- _Action item_
An exact copy of the lines from the one containing "Rask!!! tilkobling som" through the final line of the records is the only acceptable answer.

- _Records for this task_
▼▼▼

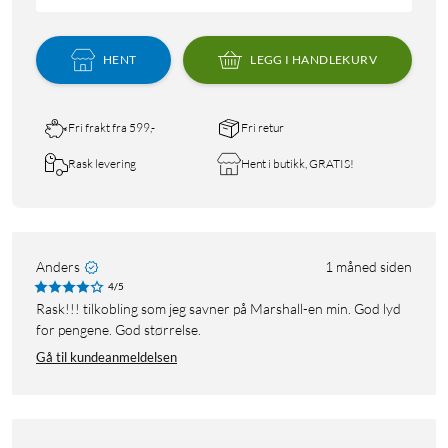
HENT
LEGG I HANDLEKURV
Fri frakt fra 599,-
Fri retur
Rask levering
Hent i butikk, GRATIS!
Anders
1 måned siden
4/5
Rask!!! tilkobling som jeg savner på Marshall-en min. God lyd
for pengene. God størrelse.
Gå til kundeanmeldelsen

▲▲▲

- _Output of the task_
Rask!!! tilkobling som jeg savner på Marshall-en min. God lyd
for pengene. God størrelse.
Gå til kundeanmeldelsen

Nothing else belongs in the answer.